Another green building standard is the International Green Construction Code (IgCC), published by the International Code Council (which also publishes the IECC model energy code). IgCC recognizes 189.1 as an alternative compliance standard. During the summer of 2014, the USGBC, ASHRAE, AIA, IES and ICC agreed to harmonize 189.1, the IgCC and LEED.
Standard 189.1-2014’s major sections are divided into mandatory requirements plus a prescriptive and performance option. The mandatory requirements are just that, mandatory. The prescriptive option includes both the mandatory plus a series of prescriptive requirements. The performance option requires a building simulation and related calculations.
The lighting and control aspects of 189.1-2014 are related to energy efficiency, “light pollution,” daylighting and occupant lighting control. Standard 189.1-2014 references the ASHRAE/IES 90.1-2013 energy standard as the baseline and then presents various modifications. Therefore, these requirements, briefly described below (except for daylighting), must be achieved in addition to everything else that is applicable in 90.1-2013. Below is a brief description (except for daylighting).

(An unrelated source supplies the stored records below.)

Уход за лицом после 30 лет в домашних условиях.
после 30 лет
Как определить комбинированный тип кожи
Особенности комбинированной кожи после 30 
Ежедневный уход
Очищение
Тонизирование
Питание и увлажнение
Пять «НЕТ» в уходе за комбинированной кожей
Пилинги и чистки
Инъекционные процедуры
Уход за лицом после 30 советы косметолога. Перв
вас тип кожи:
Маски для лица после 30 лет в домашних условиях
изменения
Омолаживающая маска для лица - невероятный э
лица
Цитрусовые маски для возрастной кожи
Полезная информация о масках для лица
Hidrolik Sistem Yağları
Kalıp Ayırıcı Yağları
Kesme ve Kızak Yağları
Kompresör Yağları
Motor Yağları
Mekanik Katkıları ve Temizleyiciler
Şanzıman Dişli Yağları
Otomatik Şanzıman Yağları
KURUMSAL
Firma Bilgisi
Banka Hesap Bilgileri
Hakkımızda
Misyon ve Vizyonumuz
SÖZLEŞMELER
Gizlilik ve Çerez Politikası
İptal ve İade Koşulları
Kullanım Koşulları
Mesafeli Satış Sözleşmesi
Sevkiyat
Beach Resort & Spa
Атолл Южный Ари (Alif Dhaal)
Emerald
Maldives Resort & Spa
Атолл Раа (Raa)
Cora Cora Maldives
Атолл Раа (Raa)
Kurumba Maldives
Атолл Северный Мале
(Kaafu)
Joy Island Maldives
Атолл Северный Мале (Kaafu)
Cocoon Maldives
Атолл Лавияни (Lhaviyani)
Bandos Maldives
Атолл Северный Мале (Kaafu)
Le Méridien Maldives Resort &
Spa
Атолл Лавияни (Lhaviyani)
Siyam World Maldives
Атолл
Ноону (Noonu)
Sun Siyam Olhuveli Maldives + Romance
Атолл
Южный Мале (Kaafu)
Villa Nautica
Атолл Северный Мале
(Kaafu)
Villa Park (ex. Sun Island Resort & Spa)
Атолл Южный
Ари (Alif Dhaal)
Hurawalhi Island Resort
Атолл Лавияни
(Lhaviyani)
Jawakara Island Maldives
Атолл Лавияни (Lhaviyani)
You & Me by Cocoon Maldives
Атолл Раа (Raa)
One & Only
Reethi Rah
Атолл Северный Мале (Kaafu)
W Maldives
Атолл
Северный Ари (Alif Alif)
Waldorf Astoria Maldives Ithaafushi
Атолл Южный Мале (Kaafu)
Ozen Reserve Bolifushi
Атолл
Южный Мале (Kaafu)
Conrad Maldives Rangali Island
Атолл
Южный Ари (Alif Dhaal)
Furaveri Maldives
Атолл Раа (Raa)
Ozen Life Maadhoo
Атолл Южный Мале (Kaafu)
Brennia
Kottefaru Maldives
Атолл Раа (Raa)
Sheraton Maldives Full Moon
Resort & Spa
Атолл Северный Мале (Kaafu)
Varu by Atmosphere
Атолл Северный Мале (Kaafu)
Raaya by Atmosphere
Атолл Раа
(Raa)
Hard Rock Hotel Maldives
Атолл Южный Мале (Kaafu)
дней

Consult 189.1-2014 for specific requirements.
Section 7, energy efficiency (mandatory): Energy consumption for certain lighting systems must be separately measured using a device that remotely communicates with a data acquisition system. The system must be able to store the data and provide user reports.

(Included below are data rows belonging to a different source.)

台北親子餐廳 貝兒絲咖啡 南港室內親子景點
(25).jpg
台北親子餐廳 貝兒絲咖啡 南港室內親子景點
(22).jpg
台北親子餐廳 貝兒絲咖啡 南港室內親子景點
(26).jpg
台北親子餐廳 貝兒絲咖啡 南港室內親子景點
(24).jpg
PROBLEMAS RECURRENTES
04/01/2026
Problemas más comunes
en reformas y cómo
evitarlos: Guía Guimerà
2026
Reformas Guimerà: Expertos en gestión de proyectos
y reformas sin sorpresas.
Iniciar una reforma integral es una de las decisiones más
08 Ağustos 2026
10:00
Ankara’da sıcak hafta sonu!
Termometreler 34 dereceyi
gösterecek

Section 7, energy efficiency (prescriptive option): Lower interior and exterior lighting power allowances must be achieved by applying a multiplier to the lighting power allowances in 90.1-2013.
Certain hotel and motel guest rooms must install automatic lighting controls that automatically turn OFF power to lighting and switched outlets after a period of vacancy.
Lighting in commercial and industrial storage stack areas must be controlled by an occupancy sensor that reduces lighting power by at least 50 percent.
Security and emergency lighting that must be continually illuminated is limited to 0.1W/sq.ft., though more can be added if connected to an automatic shutoff control.
Sign lighting power must be automatically reduced at certain times, with the level of reduction dependent on the lamp type and whether it operates during any daylight hours.
Exterior lighting serving uncovered parking areas must be controlled by a photosensor and astronomical time switch. Certain lighting must be reduced using an occupancy sensor.
Installed lighting covered by the ENERGY STAR labeling program must satisfy ENERGY STAR performance criteria. Specifically, integrated LED lamps and, if using the Alternate Renewables Approach (Section 18.104.22.168.2), other lamps and those commercial and residential luminaire types covered by the program.
Section 5, site sustainability (mandatory): Exterior luminaires must satisfy prescribed BUG ratings, indicating suitable control of backlight, uplight and glare. Uplight is additionally restricted based on lighting zone, which in turn is based on population density.
Section 8, indoor environmental quality (mandatory): Lighting in at least 90 percent of enclosed office spaces, if a certain size, must be controlled using multilevel controls or bilevel controls with separate task lighting. Multilevel control is required in listed multioccupant spaces. Gymnasium, auditorium, ballroom and cafeteria lighting must be zoned as at least two independently controlled groups of luminaires.
Section 8, indoor environmental quality (prescriptive option): Presentation lighting must be controlled separately from other general lighting.
Section 8, indoor environmental quality (performance option): Presentation lighting must satisfy certain illumination criteria based on the type of permanently installed presentation system.